Waites is seeking constructive action for constructive change through the founding of the Central Oregon Black Leadership Assembly. The Assembly has figured prominently in rallies in Bend and Redmond, and has been included on the citizens advisory committee that will seek a replacement for Bend Police Chief Jim Porter, who is retiring.

“I started this Assembly the day I saw the video of George Floyd,” said Waites, who is the father of two daughters and a 20-year resident of Bend. “I literally cried as I watched the video. It made me think, what generation is this going to stop so they (his children) don’t feel the pain I’m feeling.”

Waites has significant goals for the organization beyond the activism of the moment. He hopes “to unite every black person in America” and help build black-owned business as a foundation for genuine equality in American society.

Waites, a U.S. Navy submariner veteran lived in major metropolitan areas and came to Bend from Las Vegas at the suggestion of his brother. Like so many who have come here, he was seeking a place to be rooted, a safe and welcoming place to raise a family.

“I took a trip out here for a week to see what’s going on, and I just fell in love with the place,” he said. “When I got here in 2000, people waved at me and they didn’t even know me.”

The experience of living in Central Oregon and starting his own business here has been positive — yet he acknowledges that he is living in a place with very few people of color, and that does have an impact.

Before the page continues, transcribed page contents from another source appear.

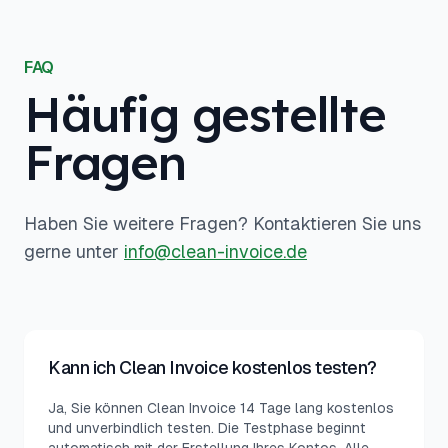
FAQ
Häufig gestellte
Fragen
Haben Sie weitere Fragen? Kontaktieren Sie uns
gerne unter
info@clean-invoice.de
Kann ich Clean Invoice kostenlos testen?
Ja, Sie können Clean Invoice 14 Tage lang kostenlos
und unverbindlich testen. Die Testphase beginnt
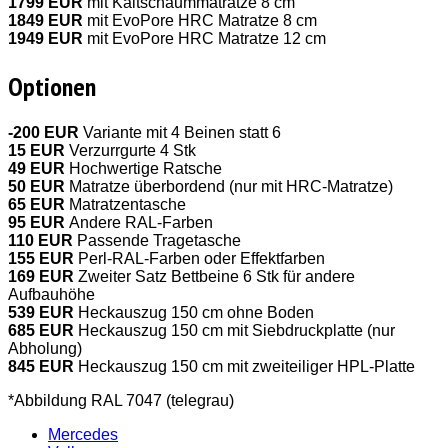
1799 EUR
mit Kaltschaummatratze 8 cm
1849 EUR
mit EvoPore HRC Matratze 8 cm
1949 EUR
mit EvoPore HRC Matratze 12 cm
Optionen
-200 EUR
Variante mit 4 Beinen statt 6
15 EUR
Verzurrgurte 4 Stk
49 EUR
Hochwertige Ratsche
50 EUR
Matratze überbordend (nur mit HRC-Matratze)
65 EUR
Matratzentasche
95 EUR
Andere RAL-Farben
110 EUR
Passende Tragetasche
155 EUR
Perl-RAL-Farben oder Effektfarben
169 EUR
Zweiter Satz Bettbeine 6 Stk für andere
Aufbauhöhe
539 EUR
Heckauszug 150 cm ohne Boden
685 EUR
Heckauszug 150 cm mit Siebdruckplatte (nur
Abholung)
845 EUR
Heckauszug 150 cm mit zweiteiliger HPL-Platte
*Abbildung RAL 7047 (telegrau)
Mercedes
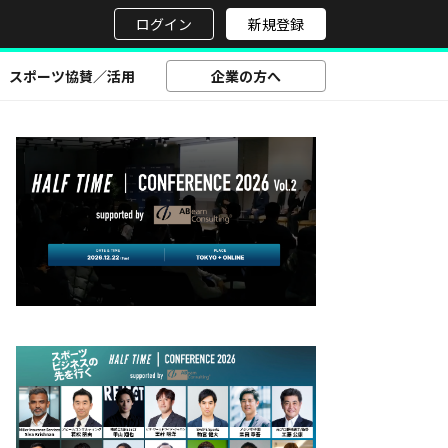
せ
ログイン
新規登録
スポーツ協賛／活用
企業の方へ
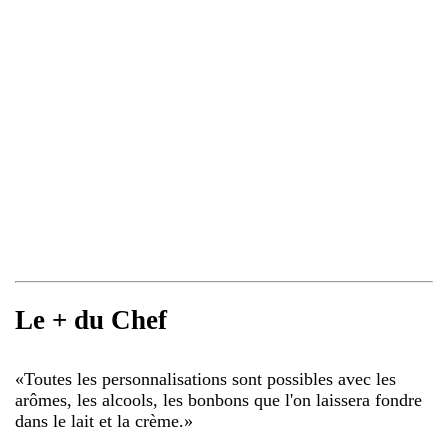
Le + du Chef
«
Toutes les personnalisations sont possibles avec les
arômes, les alcools, les bonbons que l'on laissera fondre
dans le lait et la crème.
»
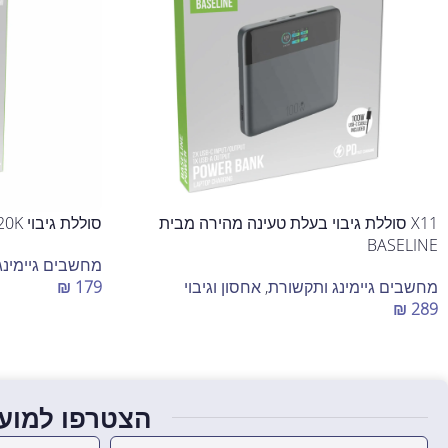
X11 סוללת גיבוי בעלת טעינה מהירה מבית
סוללת גיבוי 20K מבית BASELINE
BASELINE
מחשבים גיימינג
מחשבים גיימינג ותקשורת
,
אחסון וגיבוי
179
₪
₪
289
הוספה לסל
הוספה לסל
הצטרפו למועד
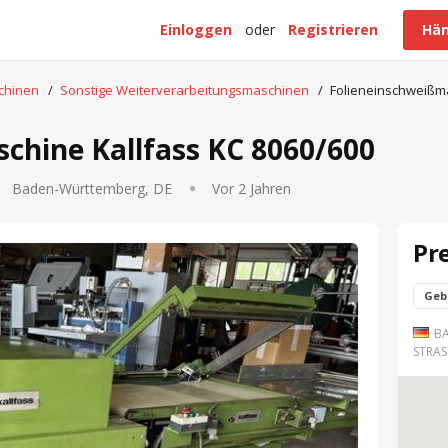
Einloggen
oder
Registrieren
Hän
schinen
/
Sonstige Weiterverarbeitungsmaschinen
/
Folieneinschweißma
chine Kallfass KC 8060/600
Baden-Württemberg, DE
Vor 2 Jahren
Pr
Geb
B
STRAS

“My daughters are definitely a lot safer in Bend, Oregon,” he said. “It’s hard for them not to see people who look like them.”

Waites told The Nugget that he has been “pulled over for driving” when people in Bend neighborhoods called police.

He wanted to convey a message to Central Oregon.

“Don’t be afraid of the Assembly… we’re a peaceful organization.”

He said that “the Asse3mbly is for black people because we’re the most oppressed right now.” However, he noted, support memberships are available to anyone.

Waites said he is currently focused on Bend, Redmond and Prineville, but, he said, I will eventually get out to Sisters.” He foresees a role in Sisters schools.

“I’m definitely going to get with all the local school systems and try to get them to understand more black history, beyond slavery and Martin Luther King, Jr., so they understand how important black people were to creating this country and how we contributed,” he said.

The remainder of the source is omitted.